Excerpted data:
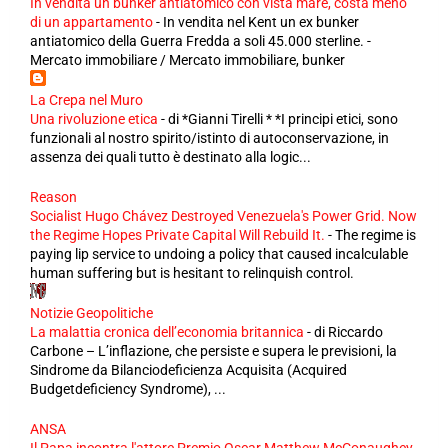
In vendita un bunker antiatomico con vista mare, costa meno
di un appartamento
-
In vendita nel Kent un ex bunker
antiatomico della Guerra Fredda a soli 45.000 sterline. -
Mercato immobiliare / Mercato immobiliare, bunker
La Crepa nel Muro
Una rivoluzione etica
-
di *Gianni Tirelli * *I principi etici, sono
funzionali al nostro spirito/istinto di autoconservazione, in
assenza dei quali tutto è destinato alla logic...
Reason
Socialist Hugo Chávez Destroyed Venezuela's Power Grid. Now
the Regime Hopes Private Capital Will Rebuild It.
-
The regime is
paying lip service to undoing a policy that caused incalculable
human suffering but is hesitant to relinquish control.
Notizie Geopolitiche
La malattia cronica dell’economia britannica
-
di Riccardo
Carbone – L’inflazione, che persiste e supera le previsioni, la
Sindrome da Bilanciodeficienza Acquisita (Acquired
Budgetdeficiency Syndrome), ...
ANSA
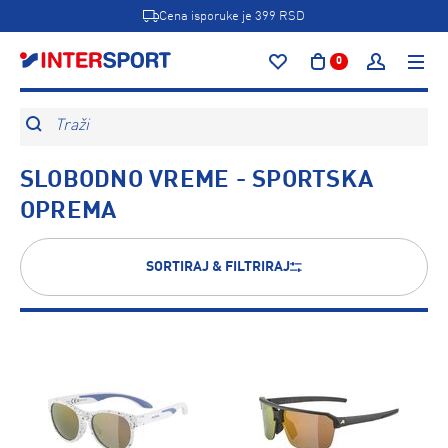
Cena isporuke je 399 RSD
0
Traži
SLOBODNO VREME - SPORTSKA
OPREMA
SORTIRAJ & FILTRIRAJ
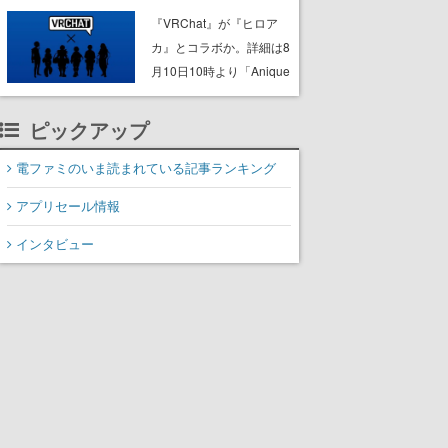
ック”なセールが開催中。
『VRChat』が『ヒロア
作品世界の理解と“啓蒙”を
カ』とコラボか。詳細は8
深められる狩人様必携の
月10日10時より「Anique
一冊
| アニーク」公式Xにて公
開
ピックアップ
電ファミのいま読まれている記事ランキング
アプリセール情報
インタビュー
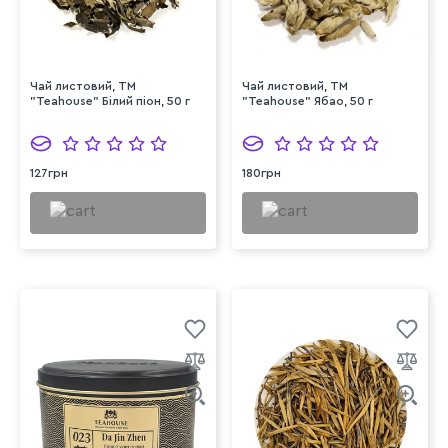
Чай листовий, ТМ
Чай листовий, ТМ
"Teahouse" Білий піон, 50 г
"Teahouse" Ябао, 50 г
127грн
180грн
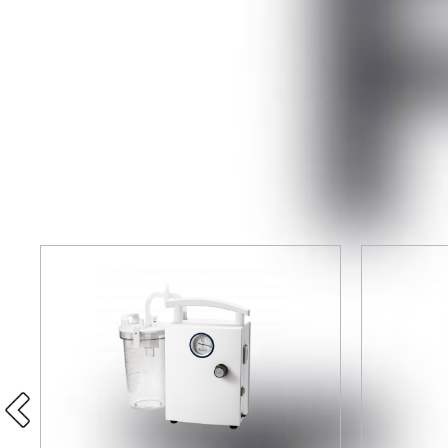
В январе 1998 года компания представляет на рын
новый
корнеотопограф Medmont Е300
. Корнеальн
1981
год основания
В наличии на складе по сп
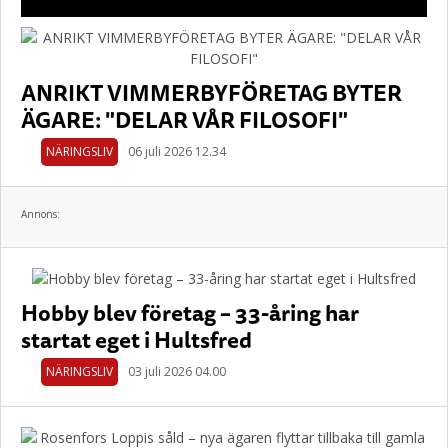
ANRIKT VIMMERBYFÖRETAG BYTER
ÄGARE: "DELAR VÅR FILOSOFI"
NÄRINGSLIV
06 juli 2026 12.34
Annons:
Hobby blev företag – 33-åring har
startat eget i Hultsfred
NÄRINGSLIV
03 juli 2026 04.00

Exercise description:
Transcribe the records above exactly, beginning at the line that contains "La Crepa nel Muro" and ending with the line that contains "Sindrome da Bilanciodeficienza", both included, and nothing else.

Answer section:
La Crepa nel Muro
Una rivoluzione etica
-
di *Gianni Tirelli * *I principi etici, sono
funzionali al nostro spirito/istinto di autoconservazione, in
assenza dei quali tutto è destinato alla logic...
Reason
Socialist Hugo Chávez Destroyed Venezuela's Power Grid. Now
the Regime Hopes Private Capital Will Rebuild It.
-
The regime is
paying lip service to undoing a policy that caused incalculable
human suffering but is hesitant to relinquish control.
Notizie Geopolitiche
La malattia cronica dell’economia britannica
-
di Riccardo
Carbone – L’inflazione, che persiste e supera le previsioni, la
Sindrome da Bilanciodeficienza Acquisita (Acquired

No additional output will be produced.